- **Exercise description**
In the entries below, find the lines that contain the word "interactable" and copy them.

----

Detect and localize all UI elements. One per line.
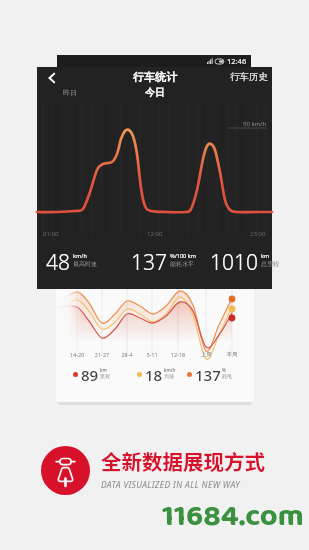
button[interactable]: 14-20 <box>56 289 254 402</box>
staticText: 行车统计 <box>133 70 177 84</box>
staticText: 50 km/h <box>243 120 267 128</box>
staticText: %/100 km <box>170 252 196 259</box>
staticText: 均速 <box>164 373 174 379</box>
staticText: 137 <box>195 365 221 385</box>
button[interactable]: 137 <box>131 248 196 277</box>
staticText: 12:00 <box>147 230 163 238</box>
staticText: km <box>100 367 107 373</box>
staticText: 全新数据展现方式 <box>101 446 265 476</box>
staticText: km <box>261 252 270 259</box>
staticText: 14-20 <box>63 351 91 358</box>
staticText: 137 <box>131 248 167 277</box>
staticText: 耗电 <box>222 373 232 379</box>
button[interactable]: 昨日 <box>63 88 77 97</box>
staticText: 28-4 <box>113 351 141 358</box>
staticText: % <box>222 367 226 373</box>
button[interactable]: 48 <box>46 248 97 277</box>
staticText: 最高时速 <box>73 260 97 268</box>
button[interactable]: Scooter <box>41 446 90 495</box>
staticText: 里程 <box>100 373 110 379</box>
staticText: 总里程 <box>261 260 279 268</box>
staticText: 89 <box>81 365 99 385</box>
button[interactable]: 今日 <box>145 86 165 99</box>
staticText: km/h <box>73 252 87 259</box>
staticText: 11684.com <box>162 492 304 542</box>
button[interactable]: 行车历史 <box>230 71 268 83</box>
staticText: 5-11 <box>138 351 166 358</box>
staticText: 21-27 <box>88 351 116 358</box>
staticText: 能耗水平 <box>170 260 194 268</box>
staticText: 01:00 <box>43 230 59 238</box>
staticText: 12:46 <box>227 56 247 66</box>
staticText: 23:00 <box>250 230 266 238</box>
staticText: 1010 <box>210 248 258 277</box>
staticText: 18 <box>145 365 163 385</box>
staticText: km/h <box>164 367 176 373</box>
staticText: 上周 <box>192 351 220 358</box>
staticText: 本周 <box>218 351 246 358</box>
button[interactable]: Back <box>43 69 61 87</box>
staticText: 12-18 <box>164 351 192 358</box>
button[interactable]: 1010 <box>210 248 279 277</box>
staticText: DATA VISUALIZED IN ALL NEW WAY <box>101 479 240 491</box>
staticText: 48 <box>46 248 70 277</box>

----

- **Result of this exercise**
button[interactable]: 14-20 <box>56 289 254 402</box>
button[interactable]: 137 <box>131 248 196 277</box>
button[interactable]: 昨日 <box>63 88 77 97</box>
button[interactable]: 48 <box>46 248 97 277</box>
button[interactable]: Scooter <box>41 446 90 495</box>
button[interactable]: 今日 <box>145 86 165 99</box>
button[interactable]: 行车历史 <box>230 71 268 83</box>
button[interactable]: Back <box>43 69 61 87</box>
button[interactable]: 1010 <box>210 248 279 277</box>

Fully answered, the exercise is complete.